Les meilleurs n'évitent guère la punition de leurs méfaits.
Un Chien de mauvaise foi demandait à la brebis un pain qu'il soutenait lui avoir laissé en dépôt. Le loup, cité comme témoin, affirma qu'elle en devait non pas un, mais dix. La brebis, condamnée sur ce faux témoignage, paya ce qu'elle ne devait pas. Peu de jours après elle vit le loup pris dans une fosse. « Voilà, dit-elle, comme les dieux récompensent le mensonge ! »
« La Brebis, le Chien et le Loup » est un texte du fabuliste latin d’origine thrace Phèdre, né vers 14 avant J.-C et mort en 50 après J.-C. Il est connu pour avoir repris en vers de nombreuses histoires narrées dans les fables du Grec Ésope, qui vécut pour sa part aux 7ème et 6ème siècle avant J.-C. Toutefois, sur les 123 fables dont il est l’auteur, seul un tiers trouvent leur origine chez son illustre prédécesseur grec : le reste est issu de son imagination ou peut-être d’autres sources. C’est le cas notamment de « La Brebis, le Chien et le Loup », qui porte le numéro 17 dans le livre I de ses Fables ésopiques de Phèdre, affranchi d’Auguste, traduites en prose en français par Ernest Panckoucke.

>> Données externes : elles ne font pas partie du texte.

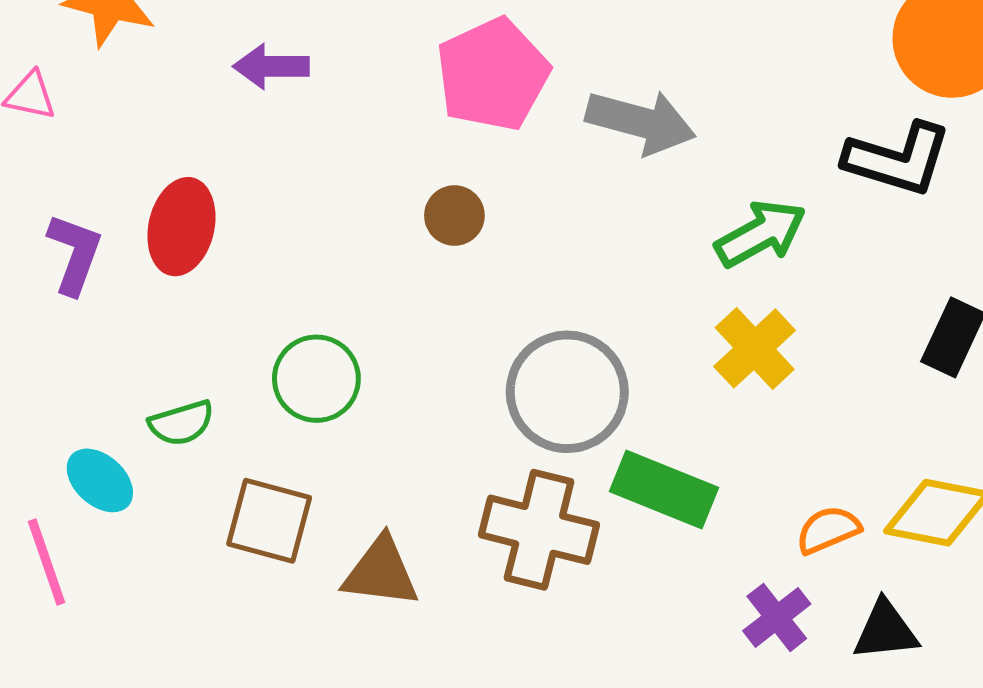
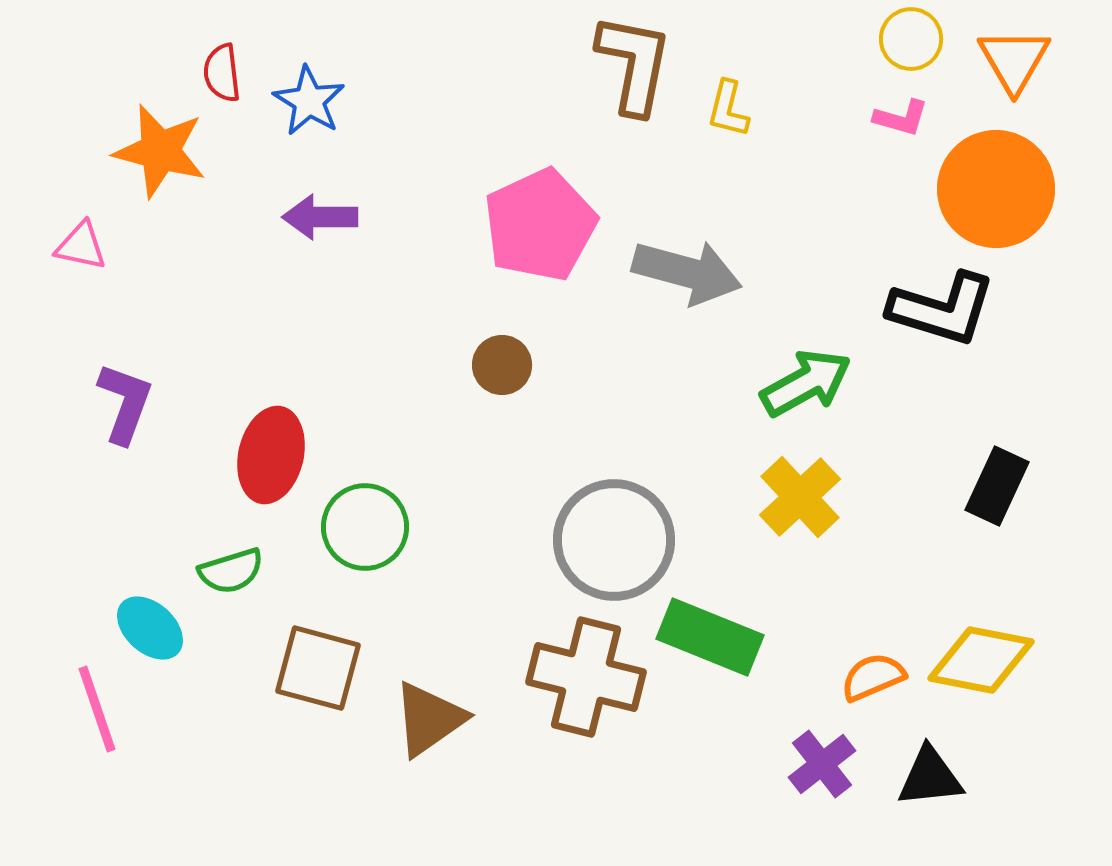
red ellipse: (181, 227) -> (271, 455), moved
brown triangle: (381, 572) -> (429, 719), turned -42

Chose relativement peu courante dans ce genre littéraire, le récit met en scène non pas deux personnages, mais trois :
Le récit est bref : le chien prétend en mentant avoir laissé un pain à la brebis, et demande à récupérer son bien. Appelé comme témoin, le loup va même jusqu’à affirmer que dix pains ont été laissés, et non un seul. Suite à ce faux témoignage, l’innocente brebis est condamnée à rembourser le chien. Quelque temps plus tard, elle voit le loup pris dans une fosse, revers du sort qu’elle interprète comme une punition des dieux.
Cela semble être aussi l’avis de l’auteur, qui affirme dans sa morale que les « meilleurs » (il faut entendre « les meilleurs menteurs » ou « les meilleurs escrocs ») paient un jour ou l’autre pour leurs méfaits.
Telle n’est pas l’opinion de la poétesse Marie de France, qui vers 1175 reprend cette histoire dans une fable intitulée « Le Chien et la Brebis ». En effet, elle imagine une tout autre fin : non seulement le chien et le loup ne subissent pas de punition divine après avoir gagné le procès, mais en plus ils finissent par dépecer la brebis, ce qui permet à l’autrice de s’insurger dans sa morale contre les injustices dont sont victimes les plus pauvres.